SEC Commissioner Kara Stein Just Gave One Of The Best Speeches Ever By A SEC Commissioner


Yesterday, at Trader Forum in NYC, recently appointed SEC Commissioner Kara Stein gave one of the best speeches that we have ever read from a SEC Commissioner.   We at Themis Trading have been studying and commenting on market structure issues for years now and this one speech summarizes some of our biggest concerns.  While the speech doesn’t pretend to have all the answers, it does seem to ask all the right questions.  We’d like to share a few excerpts but we urge you to read the entire speech :

How do we make our markets fairer?  The answer often depends on whom you ask.  For retail customers, they receive confirmations that their orders have been filled within seconds.  What most of them don’t know is that their orders likely never went to a stock exchange.  Rather, the orders were probably sold by their broker to a sophisticated trader who paid for the privilege of taking the other side. 

These retail customers are ostensibly better off because they got a fraction of a penny in price improvement from the National Best Bid and Offer (“NBBO”) price.  But, is a fraction of a penny per share enough of a price improvement to be meaningful?  Does it matter if the price improvement is measured against a NBBO, which might be stale by the time the trade is executed?  Would retail investors actually be better off if their trades were routed to the public execution venues?  Would that improve the quality of their executions or the value of the NBBO for the entire marketplace?  Some individual transaction costs may be cheaper, but what about others?  What about implied transaction costs?

For institutional traders, the questions get even more complex.  Institutional traders seeking to keep their trading costs low now have to scan dozens of execution venues in search of liquidity, and are increasingly at the mercy of broker-provided, smart order routers to slice, dice, and feed out their orders into the marketplace.  Do these routers send orders to the venues that are most likely to get them filled?  Or do they send the orders to the venues that have the lowest cost for the broker, even if it might not get the order filled, or get the best price?  When will an institutional broker commit capital to take the other side of an order?  Will an institutional investor’s order be seen by third parties, who may trade ahead of it, or otherwise take advantage of that information?  How should a trader measure execution quality?

Unfortunately, these questions are difficult to answer, in large part, due to a lack of available comprehensive data.  The Consolidated Audit Trail (or “CAT”) is intended to help fill that void.  In the meantime, the Commission last fall unveiled the Market Information Data Analytics System (fondly known as “MIDAS”), which is intended to help answer some of these questions.  The MIDAS system captures vast amounts of market data from the consolidated tapes and proprietary data feeds, and has already been used to help study how odd lot trading transparency may impact their use.  MIDAS collects over one billion records a day, and can help the Commission and the public better understand trends and market events.

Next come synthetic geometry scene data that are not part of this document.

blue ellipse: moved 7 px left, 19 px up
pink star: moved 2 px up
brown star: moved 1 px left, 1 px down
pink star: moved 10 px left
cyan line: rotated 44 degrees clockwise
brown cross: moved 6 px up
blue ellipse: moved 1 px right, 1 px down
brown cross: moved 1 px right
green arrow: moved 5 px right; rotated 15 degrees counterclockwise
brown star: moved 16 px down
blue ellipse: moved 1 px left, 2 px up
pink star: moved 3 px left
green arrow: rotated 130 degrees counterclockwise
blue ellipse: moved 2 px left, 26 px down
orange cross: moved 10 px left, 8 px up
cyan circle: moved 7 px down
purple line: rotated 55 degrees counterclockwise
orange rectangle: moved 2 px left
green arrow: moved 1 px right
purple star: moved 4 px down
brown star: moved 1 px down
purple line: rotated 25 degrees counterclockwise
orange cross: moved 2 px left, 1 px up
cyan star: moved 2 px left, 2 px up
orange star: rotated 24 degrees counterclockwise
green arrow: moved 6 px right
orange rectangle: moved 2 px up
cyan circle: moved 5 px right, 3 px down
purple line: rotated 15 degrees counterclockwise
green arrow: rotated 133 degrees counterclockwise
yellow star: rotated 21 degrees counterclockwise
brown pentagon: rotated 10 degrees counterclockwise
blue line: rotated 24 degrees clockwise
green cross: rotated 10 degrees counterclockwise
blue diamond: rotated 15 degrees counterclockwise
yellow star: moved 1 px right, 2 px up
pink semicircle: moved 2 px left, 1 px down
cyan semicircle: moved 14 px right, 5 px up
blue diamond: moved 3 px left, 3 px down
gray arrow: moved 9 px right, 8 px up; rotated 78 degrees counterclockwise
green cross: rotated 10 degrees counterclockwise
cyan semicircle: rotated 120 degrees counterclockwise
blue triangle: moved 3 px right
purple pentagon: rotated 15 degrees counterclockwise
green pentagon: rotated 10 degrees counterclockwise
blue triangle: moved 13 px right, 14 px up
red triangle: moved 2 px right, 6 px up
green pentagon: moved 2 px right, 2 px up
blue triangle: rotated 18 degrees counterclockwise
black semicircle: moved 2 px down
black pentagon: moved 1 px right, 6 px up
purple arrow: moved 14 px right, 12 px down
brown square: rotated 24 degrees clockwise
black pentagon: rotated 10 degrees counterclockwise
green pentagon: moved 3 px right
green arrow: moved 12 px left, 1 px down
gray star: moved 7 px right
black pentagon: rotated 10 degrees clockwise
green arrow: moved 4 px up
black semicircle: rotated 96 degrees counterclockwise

But we need the deeper information that only the CAT will provide.  And we also need help in getting it up and running as soon as possible.  All market participants should be involved in helping to develop the CAT—it is not, nor should it be, the exclusive province of the Commission and the SROs.  And we must also move quickly.  Until regulators, buy-side traders, brokers, consultants, and the academic community can pore over the data, we simply don’t know what we’re missing. 

From a trader’s perspective, is it efficient to have to check dozens of pools of liquidity in order to execute a trade?  What are the costs and benefits of monitoring and accessing these multiple pools?  Does an institutional trader risk tipping off other market participants by just seeking to access these venues?  Finally, does the complexity unnecessarily increase traders’ reliance on brokerage firms or consultants? 

Again, good data and careful analysis is critical to answering these questions, which brings me back to the CAT.  We need to get it up and running as soon as possible.

As you may have guessed, I believe we should develop policy from the facts.  We should be gathering as much data as we can, and if we think an alternative approach should be considered, we should test and evaluate it.

For example, we should explore how the maker-taker pricing model impacts liquidity and execution quality.  Does the current rebate system incentivize or penalize investors?  I have heard from many investors, and even exchanges, who are worried about the incentives embedded in the current system, and if there are proposals to explore alternative approaches, we should consider them.  We should try to understand the various order types. Why would one exchange need 80-plus order types?  What is the purpose for each?  How do these order types interact with others, and how do they impact market liquidity and functioning?  We should be willing to re-examine the roles of these order types in the market. 

Some of you may be familiar with Kara Stein  and may even have met with her to discuss market structure issues.  After reading this speech, it is obvious to us that Commissioner Stein is ready to tackle the tough market structure issues that have been overhanging the equity market since Reg NMS was implemented in 2007.  We’re thrilled that she seems open-minded and has stated that she is willing to make modest reforms now.  While we were very happy with this speech, we’re sure that the status-quo, entrenched industry insiders must be very concerned.